There’s a trillion ones around unrealism, so I may as well pick something that would be more enjoyable if fixed.
Professional chatter. Let’s say a team of 30 scientists have been trying to communicate with a dimensional portal for 5 years. They wouldn’t be using speech like “Identity verified. Doctor Faris, you are clear to approach the anomaly.” Often, they’d have extremely abbreviated lingo for everything they need to express that happens on a daily basis, and otherwise are chatting about other stuff.
“Ok, approach endorsed. Bob wasn’t so chatty yesterday from what I heard, we’ll just aim for 2 logic points for this cycle.”
“Ryan was suggesting we spread the cycles. Bob has to sleep sometime.”
“Yeah, 90% of us would rather listen to Ryan than Mick, but Mick signs the checks.”
So the only actual order comes from some obscure phrase like “Approach endorsed”, which they may only say verbatim for safety reasons. The rest is just workplace banter about how best to accomplish their task, none of it being essential. EDIT: And, to make clear, in the above quote, Bob is the portal/anomaly.
When a character wakes up in the hospital.
They've been out for three days. They're obviously in real bad shape, every time they move they grunt.
Then they just rip out the IV and pulse monitor. But not any of the ekg wires. And then just leave.
Good luck getting down the hallway in that shape.
"We got their hard drive!" *Holds up a power supply.
And even if it was a hard drive, what were you going to do with it? You went in there guns blazing with no warrant after you knocked on the wrong door. The evidentiary chain is well and truly broken at this point. Nothing from that scene would be able to be entered into evidence.
Stepping on a landmine doesn't make it explode instead it arms the mine with a noticible click sound then lifting up your foot is the thing that makes it explode.
"sir, we've invented something that blows up when you step on it"
"That's great, but where's your sense of drama?"
As a counterpoint to the excellent examples posted here, I will cite an example of the opposite that I appreciate: In the Big Lebowski when the Dude goes to retrieve his stolen car and he asks the cop if they have any leads. The cop's reaction is both realistic and absolutely hilarious.

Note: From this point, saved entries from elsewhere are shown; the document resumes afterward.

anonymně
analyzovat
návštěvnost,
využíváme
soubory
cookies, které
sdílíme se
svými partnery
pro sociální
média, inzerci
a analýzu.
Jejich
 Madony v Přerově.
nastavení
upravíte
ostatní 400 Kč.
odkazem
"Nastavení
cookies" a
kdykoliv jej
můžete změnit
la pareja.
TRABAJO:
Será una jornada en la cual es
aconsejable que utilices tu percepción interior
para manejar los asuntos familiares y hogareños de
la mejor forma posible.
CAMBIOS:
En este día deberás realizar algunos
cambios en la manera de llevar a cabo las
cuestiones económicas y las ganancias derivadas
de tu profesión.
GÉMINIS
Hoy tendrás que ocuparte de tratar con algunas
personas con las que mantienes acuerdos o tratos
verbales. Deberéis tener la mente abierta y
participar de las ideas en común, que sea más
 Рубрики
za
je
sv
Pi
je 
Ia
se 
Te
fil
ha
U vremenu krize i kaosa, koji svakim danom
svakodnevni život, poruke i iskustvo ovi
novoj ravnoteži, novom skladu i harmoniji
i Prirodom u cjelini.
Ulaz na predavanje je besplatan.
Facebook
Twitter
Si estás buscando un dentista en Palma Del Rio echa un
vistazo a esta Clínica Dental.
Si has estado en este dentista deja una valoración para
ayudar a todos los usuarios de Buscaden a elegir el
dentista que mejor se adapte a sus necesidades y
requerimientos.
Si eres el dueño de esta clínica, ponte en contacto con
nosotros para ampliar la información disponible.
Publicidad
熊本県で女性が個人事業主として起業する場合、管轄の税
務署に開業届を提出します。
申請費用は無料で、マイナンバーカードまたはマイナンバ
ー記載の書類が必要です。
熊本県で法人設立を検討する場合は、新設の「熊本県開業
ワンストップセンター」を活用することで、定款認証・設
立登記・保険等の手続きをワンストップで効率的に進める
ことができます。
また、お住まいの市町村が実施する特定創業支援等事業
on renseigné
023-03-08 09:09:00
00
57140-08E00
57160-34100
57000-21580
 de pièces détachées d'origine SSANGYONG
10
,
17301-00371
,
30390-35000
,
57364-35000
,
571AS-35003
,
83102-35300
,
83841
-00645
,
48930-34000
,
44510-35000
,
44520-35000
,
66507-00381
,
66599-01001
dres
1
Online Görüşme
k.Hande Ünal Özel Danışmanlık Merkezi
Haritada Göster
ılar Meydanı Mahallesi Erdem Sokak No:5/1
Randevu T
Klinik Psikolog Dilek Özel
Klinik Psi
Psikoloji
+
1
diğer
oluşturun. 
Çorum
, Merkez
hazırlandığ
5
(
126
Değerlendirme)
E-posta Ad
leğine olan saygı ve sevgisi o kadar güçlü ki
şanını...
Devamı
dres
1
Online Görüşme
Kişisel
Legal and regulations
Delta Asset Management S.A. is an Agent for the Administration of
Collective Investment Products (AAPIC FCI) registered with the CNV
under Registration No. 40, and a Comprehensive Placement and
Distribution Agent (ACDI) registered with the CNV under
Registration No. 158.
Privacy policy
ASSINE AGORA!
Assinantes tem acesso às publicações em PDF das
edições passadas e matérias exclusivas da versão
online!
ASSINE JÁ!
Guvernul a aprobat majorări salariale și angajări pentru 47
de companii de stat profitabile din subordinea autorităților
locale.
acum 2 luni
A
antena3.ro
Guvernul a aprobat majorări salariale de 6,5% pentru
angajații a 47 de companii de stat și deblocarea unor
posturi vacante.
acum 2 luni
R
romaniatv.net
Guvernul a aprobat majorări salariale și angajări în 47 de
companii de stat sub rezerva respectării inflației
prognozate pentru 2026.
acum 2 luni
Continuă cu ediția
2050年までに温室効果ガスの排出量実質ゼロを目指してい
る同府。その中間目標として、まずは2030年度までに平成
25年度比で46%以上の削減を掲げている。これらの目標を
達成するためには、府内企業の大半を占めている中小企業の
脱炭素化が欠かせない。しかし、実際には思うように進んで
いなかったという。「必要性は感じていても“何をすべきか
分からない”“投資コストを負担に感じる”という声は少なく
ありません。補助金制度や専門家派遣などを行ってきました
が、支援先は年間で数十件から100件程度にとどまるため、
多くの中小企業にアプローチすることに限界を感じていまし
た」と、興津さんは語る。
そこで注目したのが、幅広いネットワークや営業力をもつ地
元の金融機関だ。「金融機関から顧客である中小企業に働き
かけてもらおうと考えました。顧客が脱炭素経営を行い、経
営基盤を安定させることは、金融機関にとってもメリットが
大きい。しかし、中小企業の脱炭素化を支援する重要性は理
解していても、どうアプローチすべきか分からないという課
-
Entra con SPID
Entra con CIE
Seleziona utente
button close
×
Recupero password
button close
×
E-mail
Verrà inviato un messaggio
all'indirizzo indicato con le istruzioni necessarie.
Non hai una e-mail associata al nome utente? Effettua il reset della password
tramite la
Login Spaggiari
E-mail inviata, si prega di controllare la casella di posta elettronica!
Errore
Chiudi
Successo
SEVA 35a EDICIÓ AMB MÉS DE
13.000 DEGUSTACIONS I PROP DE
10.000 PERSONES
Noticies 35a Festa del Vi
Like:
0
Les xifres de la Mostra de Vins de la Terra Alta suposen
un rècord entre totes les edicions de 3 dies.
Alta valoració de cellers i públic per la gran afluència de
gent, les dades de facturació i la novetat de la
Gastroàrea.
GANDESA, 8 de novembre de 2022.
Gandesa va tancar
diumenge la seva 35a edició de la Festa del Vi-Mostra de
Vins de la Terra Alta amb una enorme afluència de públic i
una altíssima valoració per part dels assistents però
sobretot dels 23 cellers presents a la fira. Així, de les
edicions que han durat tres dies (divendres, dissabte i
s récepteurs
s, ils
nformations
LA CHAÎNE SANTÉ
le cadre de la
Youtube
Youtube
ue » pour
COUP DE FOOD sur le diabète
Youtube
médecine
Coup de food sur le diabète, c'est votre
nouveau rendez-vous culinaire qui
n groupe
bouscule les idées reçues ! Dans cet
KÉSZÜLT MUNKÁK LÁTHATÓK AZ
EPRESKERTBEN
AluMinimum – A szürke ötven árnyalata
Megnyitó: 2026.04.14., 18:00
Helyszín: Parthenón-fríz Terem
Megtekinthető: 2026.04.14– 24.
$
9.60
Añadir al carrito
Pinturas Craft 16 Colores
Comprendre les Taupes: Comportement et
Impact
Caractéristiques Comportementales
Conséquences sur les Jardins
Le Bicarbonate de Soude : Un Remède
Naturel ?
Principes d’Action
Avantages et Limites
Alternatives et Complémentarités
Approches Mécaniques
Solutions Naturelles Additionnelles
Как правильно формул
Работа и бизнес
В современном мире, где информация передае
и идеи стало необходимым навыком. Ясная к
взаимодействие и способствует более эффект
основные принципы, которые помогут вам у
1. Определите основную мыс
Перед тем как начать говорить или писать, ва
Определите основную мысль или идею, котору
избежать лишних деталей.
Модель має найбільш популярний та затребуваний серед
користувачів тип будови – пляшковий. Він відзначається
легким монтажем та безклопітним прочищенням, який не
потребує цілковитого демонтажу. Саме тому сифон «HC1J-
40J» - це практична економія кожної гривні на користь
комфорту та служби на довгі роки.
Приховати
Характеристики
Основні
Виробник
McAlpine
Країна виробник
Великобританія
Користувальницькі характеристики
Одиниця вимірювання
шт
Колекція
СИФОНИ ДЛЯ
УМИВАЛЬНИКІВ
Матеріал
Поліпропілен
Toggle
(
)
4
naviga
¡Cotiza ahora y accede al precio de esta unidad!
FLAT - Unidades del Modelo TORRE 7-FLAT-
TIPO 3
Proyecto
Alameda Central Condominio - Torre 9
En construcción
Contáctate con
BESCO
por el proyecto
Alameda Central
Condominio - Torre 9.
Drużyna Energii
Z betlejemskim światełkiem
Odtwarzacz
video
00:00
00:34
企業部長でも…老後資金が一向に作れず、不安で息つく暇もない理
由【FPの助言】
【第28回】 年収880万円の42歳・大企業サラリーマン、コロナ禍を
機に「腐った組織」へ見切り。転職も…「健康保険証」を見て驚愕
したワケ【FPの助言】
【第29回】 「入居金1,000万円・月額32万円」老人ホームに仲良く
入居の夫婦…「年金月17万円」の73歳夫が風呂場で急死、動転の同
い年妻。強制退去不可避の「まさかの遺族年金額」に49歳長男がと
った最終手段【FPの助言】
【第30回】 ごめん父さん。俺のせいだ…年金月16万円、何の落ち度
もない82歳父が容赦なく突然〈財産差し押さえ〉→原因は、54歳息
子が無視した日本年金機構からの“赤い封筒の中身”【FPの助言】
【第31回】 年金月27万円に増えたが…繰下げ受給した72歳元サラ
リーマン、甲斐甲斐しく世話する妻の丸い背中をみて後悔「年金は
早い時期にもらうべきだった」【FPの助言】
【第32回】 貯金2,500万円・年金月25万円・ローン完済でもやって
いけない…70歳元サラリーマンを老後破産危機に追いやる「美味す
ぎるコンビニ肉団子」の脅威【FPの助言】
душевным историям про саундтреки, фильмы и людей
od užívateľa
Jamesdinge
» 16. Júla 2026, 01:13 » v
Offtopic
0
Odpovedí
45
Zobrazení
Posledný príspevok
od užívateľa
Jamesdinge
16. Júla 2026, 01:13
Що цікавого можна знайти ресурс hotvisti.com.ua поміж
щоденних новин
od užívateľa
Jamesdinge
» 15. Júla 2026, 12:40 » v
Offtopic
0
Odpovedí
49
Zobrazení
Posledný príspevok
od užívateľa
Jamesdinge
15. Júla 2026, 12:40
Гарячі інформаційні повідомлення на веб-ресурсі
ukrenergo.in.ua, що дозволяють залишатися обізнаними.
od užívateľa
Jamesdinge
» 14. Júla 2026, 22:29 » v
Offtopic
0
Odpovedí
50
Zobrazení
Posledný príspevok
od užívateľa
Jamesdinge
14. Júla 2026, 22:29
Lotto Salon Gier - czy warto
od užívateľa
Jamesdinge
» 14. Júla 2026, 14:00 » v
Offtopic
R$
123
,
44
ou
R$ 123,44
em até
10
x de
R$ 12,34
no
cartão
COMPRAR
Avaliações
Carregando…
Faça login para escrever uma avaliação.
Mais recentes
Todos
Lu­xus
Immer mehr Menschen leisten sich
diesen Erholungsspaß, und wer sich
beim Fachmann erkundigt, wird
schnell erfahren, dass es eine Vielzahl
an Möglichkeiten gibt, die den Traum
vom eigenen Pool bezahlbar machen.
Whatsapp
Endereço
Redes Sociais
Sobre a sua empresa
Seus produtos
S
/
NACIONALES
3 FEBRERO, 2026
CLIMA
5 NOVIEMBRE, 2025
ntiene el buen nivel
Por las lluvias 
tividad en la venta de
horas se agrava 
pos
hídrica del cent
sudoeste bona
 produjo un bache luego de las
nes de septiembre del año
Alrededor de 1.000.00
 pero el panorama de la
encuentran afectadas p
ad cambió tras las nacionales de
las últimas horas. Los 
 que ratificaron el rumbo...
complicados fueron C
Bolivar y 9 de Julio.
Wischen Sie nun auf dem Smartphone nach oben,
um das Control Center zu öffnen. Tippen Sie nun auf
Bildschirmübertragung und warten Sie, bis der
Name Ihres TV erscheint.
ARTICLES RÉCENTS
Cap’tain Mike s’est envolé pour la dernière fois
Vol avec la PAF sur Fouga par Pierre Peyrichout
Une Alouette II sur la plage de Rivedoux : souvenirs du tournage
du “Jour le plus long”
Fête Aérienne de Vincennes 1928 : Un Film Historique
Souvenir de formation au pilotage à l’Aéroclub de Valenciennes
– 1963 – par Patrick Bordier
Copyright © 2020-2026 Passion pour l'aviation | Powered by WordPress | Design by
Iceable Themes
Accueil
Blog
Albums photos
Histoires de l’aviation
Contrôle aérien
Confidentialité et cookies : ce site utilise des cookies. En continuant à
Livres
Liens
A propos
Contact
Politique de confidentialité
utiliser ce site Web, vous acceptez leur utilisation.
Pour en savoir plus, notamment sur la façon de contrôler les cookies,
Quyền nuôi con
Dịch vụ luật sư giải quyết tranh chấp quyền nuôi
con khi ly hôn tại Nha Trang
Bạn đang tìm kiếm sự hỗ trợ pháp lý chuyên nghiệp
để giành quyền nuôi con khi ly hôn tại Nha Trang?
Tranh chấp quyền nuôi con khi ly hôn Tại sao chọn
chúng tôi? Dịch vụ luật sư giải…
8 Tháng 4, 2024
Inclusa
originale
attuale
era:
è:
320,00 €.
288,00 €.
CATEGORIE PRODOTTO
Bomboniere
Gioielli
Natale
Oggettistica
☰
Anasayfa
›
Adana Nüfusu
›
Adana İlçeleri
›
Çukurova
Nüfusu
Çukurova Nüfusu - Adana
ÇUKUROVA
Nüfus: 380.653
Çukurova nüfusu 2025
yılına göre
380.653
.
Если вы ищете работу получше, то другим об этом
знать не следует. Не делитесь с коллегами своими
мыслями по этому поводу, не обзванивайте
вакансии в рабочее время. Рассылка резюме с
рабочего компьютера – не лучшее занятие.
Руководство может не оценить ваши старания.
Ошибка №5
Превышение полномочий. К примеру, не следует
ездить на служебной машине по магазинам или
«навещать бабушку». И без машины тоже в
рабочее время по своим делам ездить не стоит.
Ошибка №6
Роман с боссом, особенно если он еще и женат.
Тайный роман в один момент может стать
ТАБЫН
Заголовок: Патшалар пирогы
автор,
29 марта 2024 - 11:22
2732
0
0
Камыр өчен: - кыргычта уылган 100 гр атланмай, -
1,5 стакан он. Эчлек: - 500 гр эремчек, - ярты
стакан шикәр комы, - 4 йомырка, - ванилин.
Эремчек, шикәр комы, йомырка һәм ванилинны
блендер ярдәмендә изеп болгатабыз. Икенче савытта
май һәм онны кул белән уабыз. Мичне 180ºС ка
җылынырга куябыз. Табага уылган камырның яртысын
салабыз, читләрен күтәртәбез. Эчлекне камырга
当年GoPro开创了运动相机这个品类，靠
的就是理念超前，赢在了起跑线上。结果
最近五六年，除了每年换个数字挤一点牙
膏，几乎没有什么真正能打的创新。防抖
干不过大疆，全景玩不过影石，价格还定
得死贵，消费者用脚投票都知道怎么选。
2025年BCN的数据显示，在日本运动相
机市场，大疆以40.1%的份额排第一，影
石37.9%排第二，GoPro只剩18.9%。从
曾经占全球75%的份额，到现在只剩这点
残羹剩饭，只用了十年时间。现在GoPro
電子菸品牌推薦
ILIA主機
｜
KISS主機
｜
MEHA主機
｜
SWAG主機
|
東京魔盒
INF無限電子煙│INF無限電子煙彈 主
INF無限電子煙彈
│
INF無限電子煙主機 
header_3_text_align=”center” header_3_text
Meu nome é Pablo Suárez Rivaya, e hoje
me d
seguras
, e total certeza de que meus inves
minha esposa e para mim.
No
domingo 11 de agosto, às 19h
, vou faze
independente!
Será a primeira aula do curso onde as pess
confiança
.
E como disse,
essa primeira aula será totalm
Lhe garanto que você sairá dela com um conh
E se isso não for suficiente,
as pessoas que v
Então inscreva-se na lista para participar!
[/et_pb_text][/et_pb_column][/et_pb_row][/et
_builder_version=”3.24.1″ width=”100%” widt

Electrical shocks applied to asystolic hearts to restart them is a classic.
The shock serves to stop fibrillation and to induce a rhythmic firing of the neves, that's why it's called defibrillation. Fibrillation is random firing of the nerves, asystole is no firing.
If I recall correctly my father told me you use an injection of adrenaline for asystolic hearts. Kind of like in Pulp Fiction. Though I think injecting directly into the heart isn't the preferred method anymore.
In movies when there's a huge explosion in space, there's always this ring that comes out from the explosion. No!
In space the blast wave would be spherical: it only looks like a 2d ring when observed from a telescope many many light years away, since the telescope can only pick up the outside edge of the blast.